◆ About this task:
Every line from the one with "creștere accentuată a" to the one with "DX750, DX650", including those two, is to be copied exactly; all other lines of the entries below are left out.

◆ Given records:
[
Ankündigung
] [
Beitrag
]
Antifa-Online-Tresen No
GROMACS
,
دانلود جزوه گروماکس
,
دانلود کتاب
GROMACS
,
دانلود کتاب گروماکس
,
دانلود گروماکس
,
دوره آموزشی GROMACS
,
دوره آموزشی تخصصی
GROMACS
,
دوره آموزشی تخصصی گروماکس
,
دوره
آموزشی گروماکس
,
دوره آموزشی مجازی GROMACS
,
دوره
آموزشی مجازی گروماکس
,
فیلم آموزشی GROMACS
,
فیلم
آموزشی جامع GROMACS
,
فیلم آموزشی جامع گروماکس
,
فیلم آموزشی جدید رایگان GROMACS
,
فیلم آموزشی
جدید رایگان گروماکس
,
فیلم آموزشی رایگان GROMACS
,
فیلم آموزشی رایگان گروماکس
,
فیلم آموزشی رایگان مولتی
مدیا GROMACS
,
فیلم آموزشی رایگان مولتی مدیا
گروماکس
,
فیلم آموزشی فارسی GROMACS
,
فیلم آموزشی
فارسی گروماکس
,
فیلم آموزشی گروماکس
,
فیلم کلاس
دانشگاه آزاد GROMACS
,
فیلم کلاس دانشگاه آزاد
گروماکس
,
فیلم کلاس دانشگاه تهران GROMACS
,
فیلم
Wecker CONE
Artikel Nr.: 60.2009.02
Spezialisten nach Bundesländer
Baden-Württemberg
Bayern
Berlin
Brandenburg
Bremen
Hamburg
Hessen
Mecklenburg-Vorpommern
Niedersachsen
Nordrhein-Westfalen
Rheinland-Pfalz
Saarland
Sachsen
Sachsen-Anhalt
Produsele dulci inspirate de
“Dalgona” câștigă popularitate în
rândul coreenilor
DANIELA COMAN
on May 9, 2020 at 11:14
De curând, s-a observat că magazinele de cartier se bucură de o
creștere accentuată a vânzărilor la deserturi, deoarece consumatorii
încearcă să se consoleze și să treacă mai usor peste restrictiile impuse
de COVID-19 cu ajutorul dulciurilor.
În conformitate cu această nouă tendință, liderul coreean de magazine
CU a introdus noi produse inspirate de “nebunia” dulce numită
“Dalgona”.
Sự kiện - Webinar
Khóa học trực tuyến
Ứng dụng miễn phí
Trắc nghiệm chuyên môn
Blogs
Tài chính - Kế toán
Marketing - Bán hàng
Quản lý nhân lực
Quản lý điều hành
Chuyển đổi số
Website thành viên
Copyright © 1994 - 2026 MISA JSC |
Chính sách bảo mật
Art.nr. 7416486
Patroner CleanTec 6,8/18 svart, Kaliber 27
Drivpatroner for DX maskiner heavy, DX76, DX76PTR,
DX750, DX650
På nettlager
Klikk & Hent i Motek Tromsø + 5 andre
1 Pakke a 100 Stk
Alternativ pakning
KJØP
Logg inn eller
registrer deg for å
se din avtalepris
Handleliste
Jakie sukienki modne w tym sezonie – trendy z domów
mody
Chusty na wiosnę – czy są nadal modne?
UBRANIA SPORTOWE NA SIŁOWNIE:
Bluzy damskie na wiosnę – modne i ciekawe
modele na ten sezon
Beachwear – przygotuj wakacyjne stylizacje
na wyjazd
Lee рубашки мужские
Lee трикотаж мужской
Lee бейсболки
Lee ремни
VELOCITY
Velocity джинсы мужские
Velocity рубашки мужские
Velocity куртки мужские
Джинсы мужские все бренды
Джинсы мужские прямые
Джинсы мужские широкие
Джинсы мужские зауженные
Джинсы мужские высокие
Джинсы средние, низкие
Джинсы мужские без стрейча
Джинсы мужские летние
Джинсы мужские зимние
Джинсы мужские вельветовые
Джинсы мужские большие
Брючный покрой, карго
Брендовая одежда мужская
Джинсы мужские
* * *
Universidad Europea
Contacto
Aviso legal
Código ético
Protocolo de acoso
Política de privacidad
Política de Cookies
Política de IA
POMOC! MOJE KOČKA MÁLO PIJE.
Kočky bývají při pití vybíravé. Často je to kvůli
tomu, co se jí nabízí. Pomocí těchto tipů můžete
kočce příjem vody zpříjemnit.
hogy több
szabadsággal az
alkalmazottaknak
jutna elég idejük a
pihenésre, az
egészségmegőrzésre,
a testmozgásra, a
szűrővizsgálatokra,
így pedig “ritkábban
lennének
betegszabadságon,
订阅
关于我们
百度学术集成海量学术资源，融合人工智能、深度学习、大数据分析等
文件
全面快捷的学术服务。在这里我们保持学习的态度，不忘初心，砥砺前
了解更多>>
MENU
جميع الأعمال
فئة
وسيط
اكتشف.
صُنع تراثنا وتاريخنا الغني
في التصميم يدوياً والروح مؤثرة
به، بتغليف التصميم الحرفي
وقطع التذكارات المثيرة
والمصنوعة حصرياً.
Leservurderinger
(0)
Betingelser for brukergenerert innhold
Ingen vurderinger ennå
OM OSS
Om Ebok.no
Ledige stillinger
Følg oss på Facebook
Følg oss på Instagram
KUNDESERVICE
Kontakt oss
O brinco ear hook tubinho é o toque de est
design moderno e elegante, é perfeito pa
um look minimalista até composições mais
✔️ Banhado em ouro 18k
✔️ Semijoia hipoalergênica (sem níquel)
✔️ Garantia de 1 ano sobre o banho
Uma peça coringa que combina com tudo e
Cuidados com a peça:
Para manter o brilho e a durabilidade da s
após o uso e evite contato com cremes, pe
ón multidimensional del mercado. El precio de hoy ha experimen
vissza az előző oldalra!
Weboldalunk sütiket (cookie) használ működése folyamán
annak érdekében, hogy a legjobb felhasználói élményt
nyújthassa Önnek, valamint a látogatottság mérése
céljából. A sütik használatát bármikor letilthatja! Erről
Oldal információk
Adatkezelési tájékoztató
==
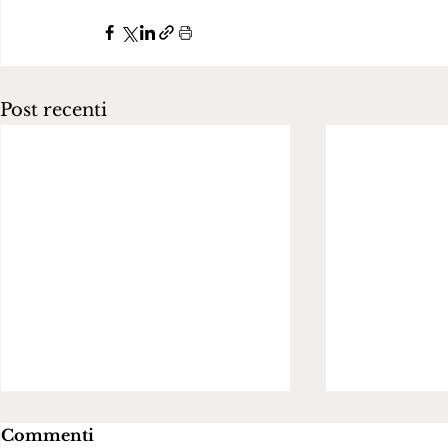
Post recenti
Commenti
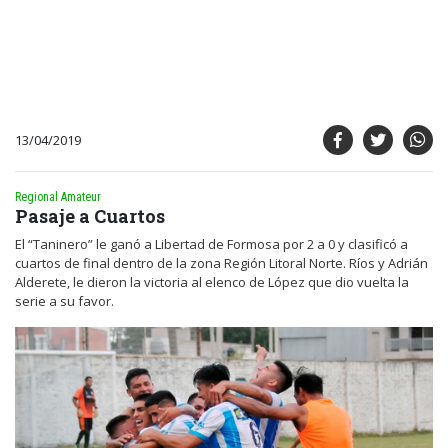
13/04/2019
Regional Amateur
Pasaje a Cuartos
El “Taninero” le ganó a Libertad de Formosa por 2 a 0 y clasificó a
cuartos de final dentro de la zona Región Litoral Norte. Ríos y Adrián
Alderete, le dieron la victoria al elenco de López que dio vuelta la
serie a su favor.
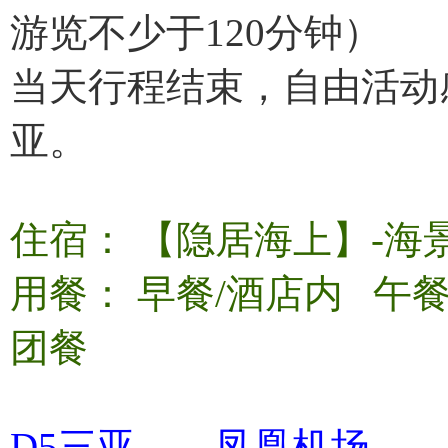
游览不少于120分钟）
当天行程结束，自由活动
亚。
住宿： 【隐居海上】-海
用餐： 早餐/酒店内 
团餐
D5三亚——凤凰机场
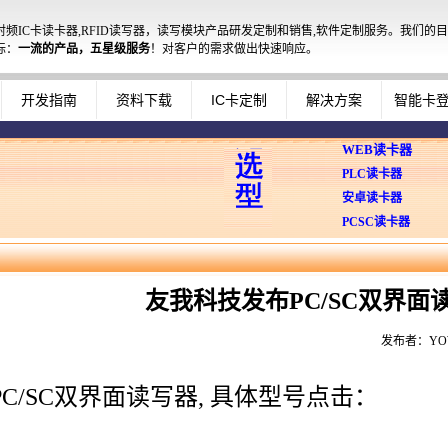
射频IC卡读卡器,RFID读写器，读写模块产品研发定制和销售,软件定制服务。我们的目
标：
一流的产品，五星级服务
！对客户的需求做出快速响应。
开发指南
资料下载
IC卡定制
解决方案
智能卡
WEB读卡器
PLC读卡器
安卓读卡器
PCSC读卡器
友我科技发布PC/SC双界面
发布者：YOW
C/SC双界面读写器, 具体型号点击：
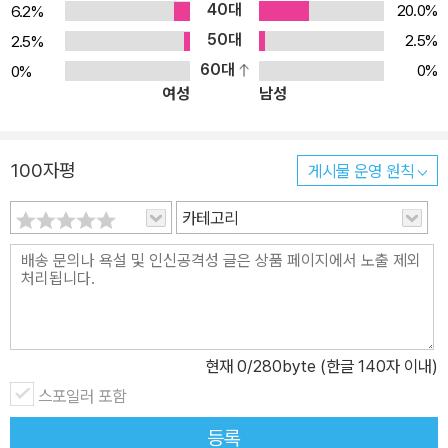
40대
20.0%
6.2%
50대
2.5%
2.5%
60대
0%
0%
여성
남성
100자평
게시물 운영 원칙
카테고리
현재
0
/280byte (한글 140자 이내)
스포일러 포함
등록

◆ Output of the task:
creștere accentuată a vânzărilor la deserturi, deoarece consumatorii
încearcă să se consoleze și să treacă mai usor peste restrictiile impuse
de COVID-19 cu ajutorul dulciurilor.
În conformitate cu această nouă tendință, liderul coreean de magazine
CU a introdus noi produse inspirate de “nebunia” dulce numită
“Dalgona”.
Sự kiện - Webinar
Khóa học trực tuyến
Ứng dụng miễn phí
Trắc nghiệm chuyên môn
Blogs
Tài chính - Kế toán
Marketing - Bán hàng
Quản lý nhân lực
Quản lý điều hành
Chuyển đổi số
Website thành viên
Copyright © 1994 - 2026 MISA JSC |
Chính sách bảo mật
Art.nr. 7416486
Patroner CleanTec 6,8/18 svart, Kaliber 27
Drivpatroner for DX maskiner heavy, DX76, DX76PTR,
DX750, DX650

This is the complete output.